Mujica, o grande homenageado na inauguração da nova sede da Unasul

Frederico Füllgraf, GGN

Com inauguração, em Quito, nesta sexta-feira, 5 de dezembro, de seu edifício-sede com arrojadíssima arquitetura – em cuja construção o governo Rafael Correa gastou 43,5 milhões de dólares – e uma emocionante homenagem ao presidente do Uruguai em fim de mandato, José Pepe Mujica, a União de Nações Sul-Americanas (UNASUL) realiza nova cúpula enfatizando o imperativo da solidariedade, complementariedade e cidadania sul-americanas.

Não poderia ter sido diferente: os dois homenageados pela cúpula da Unasul foram o argentino Néstor Kirchner – seu primeiro secretário-geral, prematuramente falecido em 2010, cujo nome batiza o edifício-sede da organização, com traços futuristas – e o uruguaio José Mujica, que deixa a presidência da República Oriental em 1° de março de 2015, mas em tempo de receber de Desi Bouterse, presidente do Suriname, a presidência pro tempore da Unasul.

A utopia segundo Mujica

Com muita saudade adiantada e um legado que pode ser sintetizado pela fórmula “o presidente-atitude” ou “o presidente-pensador”, o lendário Mujica foi de longe o grande protagonista da cúpula de Quito. Já declarado “Cidadão Ilustre da Cidade de Guayaquil” em ocasião anterior, ontem Domenica Tabacchi a bela vice-prefeita da cidade e adversária política de Rafael Correa – lembrou com inflamado discurso que “seis balaços, nem 15 anos de prisão foram capazes de inibir seu espirito guerreiro”, oferecendo a Mujica “a chave de uma porta grande, que é a do nosso coração”.

E então a coroação da homenagem: pelas mãos de Rafael Correa, Mujica foi condecorado com a ‘Ordem Nacional ao Mérito, no grau de Grande Colar”, máximo galardão equatoriano – aplausos ensurdecedores! (veja o vídeo).

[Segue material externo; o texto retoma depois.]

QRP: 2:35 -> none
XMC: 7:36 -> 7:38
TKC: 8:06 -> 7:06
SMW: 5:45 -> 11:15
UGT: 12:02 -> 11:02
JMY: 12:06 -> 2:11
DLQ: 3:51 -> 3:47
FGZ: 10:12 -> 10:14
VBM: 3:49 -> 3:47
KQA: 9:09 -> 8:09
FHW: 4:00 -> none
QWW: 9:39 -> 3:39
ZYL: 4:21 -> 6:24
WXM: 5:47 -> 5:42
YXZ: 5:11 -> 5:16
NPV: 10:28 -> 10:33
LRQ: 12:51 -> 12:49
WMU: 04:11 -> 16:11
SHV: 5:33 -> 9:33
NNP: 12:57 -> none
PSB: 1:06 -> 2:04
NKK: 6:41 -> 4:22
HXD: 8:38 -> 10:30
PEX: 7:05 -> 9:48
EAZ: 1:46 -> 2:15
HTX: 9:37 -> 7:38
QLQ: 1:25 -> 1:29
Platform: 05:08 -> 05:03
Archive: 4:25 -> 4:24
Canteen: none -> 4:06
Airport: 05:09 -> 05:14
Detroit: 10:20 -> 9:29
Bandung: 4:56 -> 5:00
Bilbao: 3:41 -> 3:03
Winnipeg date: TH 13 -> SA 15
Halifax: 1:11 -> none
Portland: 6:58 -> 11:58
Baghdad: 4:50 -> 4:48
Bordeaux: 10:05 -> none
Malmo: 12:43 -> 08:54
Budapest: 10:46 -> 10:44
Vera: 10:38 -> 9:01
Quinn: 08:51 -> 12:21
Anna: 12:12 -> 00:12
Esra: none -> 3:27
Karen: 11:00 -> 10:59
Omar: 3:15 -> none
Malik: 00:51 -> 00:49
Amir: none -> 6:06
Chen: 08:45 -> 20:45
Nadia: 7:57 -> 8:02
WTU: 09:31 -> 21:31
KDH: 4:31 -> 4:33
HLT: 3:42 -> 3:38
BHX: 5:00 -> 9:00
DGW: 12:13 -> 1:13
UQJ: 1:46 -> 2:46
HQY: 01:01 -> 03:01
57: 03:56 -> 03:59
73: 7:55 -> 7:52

Com seu jeitão de comediante distraído, El Pepe agradeceu, definindo-se como “paisano atravesado” (camponês metido, chato), “sem vocação para herói”. Dirigindo-se aos jovens, presentes ao ato em grande número, e aludindo a “tanta concentração da riqueza e tanta desigualdade social jamais vista em toda a história da Humanidade”, o presidente e ex-guerrilheiro Tupamaro alertou: “Ergam uma ideia na que acreditam, vivam para servi-la, mas não se deixem escravizar pelo mercado”. Que a América Latina seja “um continente a serviço do melhor da sociedad humana”, cobrou o uruguaio – “um continente da solidariedade, um continente, onde é bonito nascer e morrer, um continente sem ódios, sem vingança; um continente que dignifique a existência do Homem sobre a face da Terra”.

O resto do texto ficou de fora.